Eventually Mose manages to free the creature and takes it back to his farm (and his less than salubrious surroundings—we learn later that he is a widower, and has also lost his dog to old age). After putting the creature in front of the fire he phones the local doctor, who attends, but cannot do anything for the creature. Mose pays him with a silver dollar (this will be significant later) and meantime goes out into the woods to recover the alien’s damaged ship, a bird cage-like machine.
When Mose wakes up the next day the alien has died—and the story becomes an different piece entirely, one which begins with him attempting to get a plot in the town cemetery so he can give the creature a decent burial. He is unsuccessful, and then also fails to get the parson to come out to the farm to perform a service when he decides to bury the alien on his land. When Mose prepares the body for burial he finds a cloudy glass sphere in a pocket-sized slit in the alien’s body, which he subsequently replaces.
Various visitors turn up at the farm in the days that follow: the local sheriff, a professor from the nearby university, and a flying saucer nut—but Mose has already ploughed over the grave to hide it, and bluntly tells them he will not reveal the location.

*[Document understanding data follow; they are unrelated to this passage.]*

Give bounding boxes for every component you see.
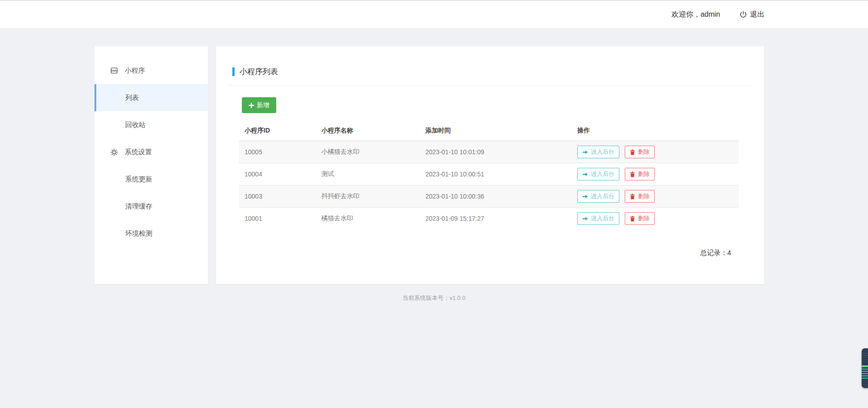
title-divider — [228, 85, 752, 85]
delete-label: 删除 — [638, 214, 650, 223]
logout-label: 退出 — [750, 10, 764, 19]
arrow-right-icon — [582, 171, 588, 177]
store-icon — [110, 66, 118, 75]
trash-icon — [630, 149, 635, 155]
sidebar-item-label: 系统更新 — [125, 175, 152, 184]
welcome-text: 欢迎你，admin — [671, 10, 720, 19]
delete-label: 删除 — [638, 148, 650, 156]
sidebar-item-list[interactable]: 列表 — [94, 84, 208, 111]
delete-button[interactable]: 删除 — [625, 168, 655, 180]
column-header-actions: 操作 — [571, 123, 739, 141]
enter-admin-label: 进入后台 — [591, 148, 614, 156]
sidebar-item-clear-cache[interactable]: 清理缓存 — [94, 193, 208, 220]
cell-actions: 进入后台 删除 — [571, 185, 739, 208]
cell-name: 小橘猫去水印 — [316, 141, 420, 163]
table-row: 10005 小橘猫去水印 2023-01-10 10:01:09 进入后台 删除 — [239, 141, 739, 163]
gear-icon — [110, 148, 118, 157]
arrow-right-icon — [582, 216, 588, 222]
page-title-row: 小程序列表 — [232, 66, 764, 77]
enter-admin-label: 进入后台 — [591, 170, 614, 178]
delete-label: 删除 — [638, 170, 650, 178]
delete-button[interactable]: 删除 — [625, 212, 655, 225]
column-header-id: 小程序ID — [239, 123, 316, 141]
cell-name: 测试 — [316, 163, 420, 185]
cell-name: 抖抖虾去水印 — [316, 185, 420, 208]
add-button-label: 新增 — [257, 101, 269, 109]
table-row: 10003 抖抖虾去水印 2023-01-10 10:00:36 进入后台 删除 — [239, 185, 739, 208]
cell-id: 10004 — [239, 163, 316, 185]
column-header-name: 小程序名称 — [316, 123, 420, 141]
trash-icon — [630, 171, 635, 177]
cell-actions: 进入后台 删除 — [571, 208, 739, 230]
cell-time: 2023-01-10 10:00:36 — [420, 185, 571, 208]
sidebar: 小程序 列表 回收站 系统设置 系统更新 清理缓存 环境检测 — [94, 46, 208, 284]
sidebar-item-env-check[interactable]: 环境检测 — [94, 220, 208, 247]
cell-time: 2023-01-10 10:01:09 — [420, 141, 571, 163]
cell-id: 10001 — [239, 208, 316, 230]
sidebar-item-label: 小程序 — [125, 66, 145, 75]
power-icon — [739, 10, 747, 19]
sidebar-item-label: 环境检测 — [125, 229, 152, 238]
table-row: 10001 橘猫去水印 2023-01-09 15:17:27 进入后台 删除 — [239, 208, 739, 230]
sidebar-item-miniprogram[interactable]: 小程序 — [94, 57, 208, 84]
title-accent-bar — [232, 67, 235, 76]
cell-actions: 进入后台 删除 — [571, 163, 739, 185]
cell-name: 橘猫去水印 — [316, 208, 420, 230]
sidebar-item-label: 列表 — [125, 94, 139, 102]
arrow-right-icon — [582, 149, 588, 155]
enter-admin-button[interactable]: 进入后台 — [577, 146, 619, 158]
miniprogram-table: 小程序ID 小程序名称 添加时间 操作 10005 小橘猫去水印 2023-01… — [239, 123, 739, 230]
sidebar-item-recycle-bin[interactable]: 回收站 — [94, 111, 208, 138]
cell-actions: 进入后台 删除 — [571, 141, 739, 163]
sidebar-item-label: 系统设置 — [125, 148, 152, 157]
enter-admin-button[interactable]: 进入后台 — [577, 168, 619, 180]
plus-icon — [249, 103, 254, 108]
sidebar-item-system-settings[interactable]: 系统设置 — [94, 138, 208, 166]
cell-id: 10005 — [239, 141, 316, 163]
add-button[interactable]: 新增 — [242, 97, 276, 113]
trash-icon — [630, 194, 635, 199]
delete-button[interactable]: 删除 — [625, 190, 655, 203]
enter-admin-label: 进入后台 — [591, 192, 614, 200]
enter-admin-button[interactable]: 进入后台 — [577, 190, 619, 203]
enter-admin-button[interactable]: 进入后台 — [577, 212, 619, 225]
top-header: 欢迎你，admin 退出 — [0, 0, 868, 28]
cell-time: 2023-01-10 10:00:51 — [420, 163, 571, 185]
trash-icon — [630, 216, 635, 222]
arrow-right-icon — [582, 194, 588, 199]
delete-label: 删除 — [638, 192, 650, 200]
scrollbar-widget[interactable] — [862, 348, 868, 388]
enter-admin-label: 进入后台 — [591, 214, 614, 223]
sidebar-item-label: 回收站 — [125, 121, 146, 129]
table-header-row: 小程序ID 小程序名称 添加时间 操作 — [239, 123, 739, 141]
page-title: 小程序列表 — [240, 66, 278, 77]
column-header-time: 添加时间 — [420, 123, 571, 141]
sidebar-item-system-update[interactable]: 系统更新 — [94, 166, 208, 193]
delete-button[interactable]: 删除 — [625, 146, 655, 158]
scrollbar-active-zone — [862, 365, 868, 379]
version-footer: 当前系统版本号：v1.0.0 — [0, 294, 868, 302]
table-row: 10004 测试 2023-01-10 10:00:51 进入后台 删除 — [239, 163, 739, 185]
total-records: 总记录：4 — [216, 249, 764, 257]
main-card: 小程序列表 新增 小程序ID 小程序名称 添加时间 操作 1000 — [216, 46, 764, 284]
cell-id: 10003 — [239, 185, 316, 208]
cell-time: 2023-01-09 15:17:27 — [420, 208, 571, 230]
logout-button[interactable]: 退出 — [739, 10, 764, 19]
sidebar-item-label: 清理缓存 — [125, 202, 152, 211]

The final leg of the story (spoiler) sees an odd plant start to grow on the site of the burial plot and eventually form a recognisable shape. One morning Mose wakes up to see the clone or descendant of the alien at his door. As Mose’s loneliness has been established throughout the tale, he is delighted to see the creature—but then it sees the bird cage machine in the barn and indicates to Mose that it wants it repaired. Mose is conflicted by this as he realises that he will not only lose the alien’s company but will also have to sacrifice all the silver dollars he has hidden away—his entire savings—to make an internal part to repair the machine.
After the ship is repaired, and just before the alien gets in its machine and vanishes, it gives Mose the small glass sphere that he previously found on the body—but this time it is clear and not cloudy. It makes Mose feel happier, and gives him a sense of companionship.
The final paragraph of the story then switches to the alien’s point of view and, as well as bootstrapping the quality of this piece up another notch, partly reframes what has come before:

It was dark and lonely and unending in the depths of space with no Companion. It might be long before another was obtainable.
It perhaps was a foolish thing to do, but the old creature had been such a kind savage, so fumbling and so pitiful and eager to help. And one who travels far and fast must likewise travel light. There had been nothing else to give.  p. 154 (The Year’s Best SF #5, edited by Judith Merril, 1961)

This story, with its principled, compassionate and very human main character, is a lovely piece, and a surprisingly affecting one too. Certainly one for a ‘Best of Clifford Simak’ volume, and a no-brainer for a ‘Best of the Year’ anthology as well.